BEGIN GIVEN DATA

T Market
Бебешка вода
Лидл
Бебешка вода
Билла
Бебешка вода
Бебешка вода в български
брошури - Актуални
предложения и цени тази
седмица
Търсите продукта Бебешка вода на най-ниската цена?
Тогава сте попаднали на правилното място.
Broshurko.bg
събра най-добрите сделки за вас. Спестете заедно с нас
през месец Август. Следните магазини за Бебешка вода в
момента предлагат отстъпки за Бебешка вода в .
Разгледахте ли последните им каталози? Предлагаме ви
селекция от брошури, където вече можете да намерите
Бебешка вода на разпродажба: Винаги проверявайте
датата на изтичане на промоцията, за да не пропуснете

END GIVEN DATA

*TASK DESCRIPTION*.
The reply should consist only of the line containing "Broshurko.bg" and all lines after it in the listing above, reproduced exactly.

*RESULT*.
Broshurko.bg
събра най-добрите сделки за вас. Спестете заедно с нас
през месец Август. Следните магазини за Бебешка вода в
момента предлагат отстъпки за Бебешка вода в .
Разгледахте ли последните им каталози? Предлагаме ви
селекция от брошури, където вече можете да намерите
Бебешка вода на разпродажба: Винаги проверявайте
датата на изтичане на промоцията, за да не пропуснете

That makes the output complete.